Aim of the task. This exercise asks for the whole listing to be restated exactly.

[Supplied records — start]

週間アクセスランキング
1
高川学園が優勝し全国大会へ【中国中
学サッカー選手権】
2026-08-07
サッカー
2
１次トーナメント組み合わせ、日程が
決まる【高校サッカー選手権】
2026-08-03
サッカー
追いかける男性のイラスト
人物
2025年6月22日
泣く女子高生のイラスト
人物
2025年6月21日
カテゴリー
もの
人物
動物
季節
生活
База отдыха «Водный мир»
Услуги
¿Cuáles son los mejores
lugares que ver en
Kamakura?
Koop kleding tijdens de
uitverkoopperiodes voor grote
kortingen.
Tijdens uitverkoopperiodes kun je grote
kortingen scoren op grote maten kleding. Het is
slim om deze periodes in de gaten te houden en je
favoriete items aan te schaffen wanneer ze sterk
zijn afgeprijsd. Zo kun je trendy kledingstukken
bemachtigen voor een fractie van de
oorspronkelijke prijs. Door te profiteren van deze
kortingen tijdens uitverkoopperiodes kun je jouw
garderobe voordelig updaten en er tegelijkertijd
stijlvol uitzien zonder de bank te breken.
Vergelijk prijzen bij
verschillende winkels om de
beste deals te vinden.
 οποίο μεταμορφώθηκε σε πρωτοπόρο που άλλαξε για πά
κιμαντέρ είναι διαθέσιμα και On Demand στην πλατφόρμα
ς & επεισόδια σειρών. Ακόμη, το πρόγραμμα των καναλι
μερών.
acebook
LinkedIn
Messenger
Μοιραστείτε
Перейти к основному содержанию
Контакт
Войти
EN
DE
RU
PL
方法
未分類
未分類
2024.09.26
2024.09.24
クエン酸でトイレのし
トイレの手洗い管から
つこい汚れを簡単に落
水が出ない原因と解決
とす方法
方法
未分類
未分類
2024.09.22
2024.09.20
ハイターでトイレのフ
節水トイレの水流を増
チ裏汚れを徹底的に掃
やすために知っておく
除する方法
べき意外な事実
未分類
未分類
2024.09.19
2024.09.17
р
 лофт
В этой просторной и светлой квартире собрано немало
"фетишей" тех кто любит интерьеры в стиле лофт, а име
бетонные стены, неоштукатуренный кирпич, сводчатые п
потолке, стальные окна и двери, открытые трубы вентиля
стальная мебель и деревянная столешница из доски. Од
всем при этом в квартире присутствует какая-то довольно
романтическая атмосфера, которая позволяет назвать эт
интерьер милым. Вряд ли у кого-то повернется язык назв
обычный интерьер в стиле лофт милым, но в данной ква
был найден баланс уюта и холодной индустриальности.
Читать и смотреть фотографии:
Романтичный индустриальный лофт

[Supplied records — finish]

Completed exercise.
週間アクセスランキング
1
高川学園が優勝し全国大会へ【中国中
学サッカー選手権】
2026-08-07
サッカー
2
１次トーナメント組み合わせ、日程が
決まる【高校サッカー選手権】
2026-08-03
サッカー
追いかける男性のイラスト
人物
2025年6月22日
泣く女子高生のイラスト
人物
2025年6月21日
カテゴリー
もの
人物
動物
季節
生活
База отдыха «Водный мир»
Услуги
¿Cuáles son los mejores
lugares que ver en
Kamakura?
Koop kleding tijdens de
uitverkoopperiodes voor grote
kortingen.
Tijdens uitverkoopperiodes kun je grote
kortingen scoren op grote maten kleding. Het is
slim om deze periodes in de gaten te houden en je
favoriete items aan te schaffen wanneer ze sterk
zijn afgeprijsd. Zo kun je trendy kledingstukken
bemachtigen voor een fractie van de
oorspronkelijke prijs. Door te profiteren van deze
kortingen tijdens uitverkoopperiodes kun je jouw
garderobe voordelig updaten en er tegelijkertijd
stijlvol uitzien zonder de bank te breken.
Vergelijk prijzen bij
verschillende winkels om de
beste deals te vinden.
 οποίο μεταμορφώθηκε σε πρωτοπόρο που άλλαξε για πά
κιμαντέρ είναι διαθέσιμα και On Demand στην πλατφόρμα
ς & επεισόδια σειρών. Ακόμη, το πρόγραμμα των καναλι
μερών.
acebook
LinkedIn
Messenger
Μοιραστείτε
Перейти к основному содержанию
Контакт
Войти
EN
DE
RU
PL
方法
未分類
未分類
2024.09.26
2024.09.24
クエン酸でトイレのし
トイレの手洗い管から
つこい汚れを簡単に落
水が出ない原因と解決
とす方法
方法
未分類
未分類
2024.09.22
2024.09.20
ハイターでトイレのフ
節水トイレの水流を増
チ裏汚れを徹底的に掃
やすために知っておく
除する方法
べき意外な事実
未分類
未分類
2024.09.19
2024.09.17
р
 лофт
В этой просторной и светлой квартире собрано немало
"фетишей" тех кто любит интерьеры в стиле лофт, а име
бетонные стены, неоштукатуренный кирпич, сводчатые п
потолке, стальные окна и двери, открытые трубы вентиля
стальная мебель и деревянная столешница из доски. Од
всем при этом в квартире присутствует какая-то довольно
романтическая атмосфера, которая позволяет назвать эт
интерьер милым. Вряд ли у кого-то повернется язык назв
обычный интерьер в стиле лофт милым, но в данной ква
был найден баланс уюта и холодной индустриальности.
Читать и смотреть фотографии:
Романтичный индустриальный лофт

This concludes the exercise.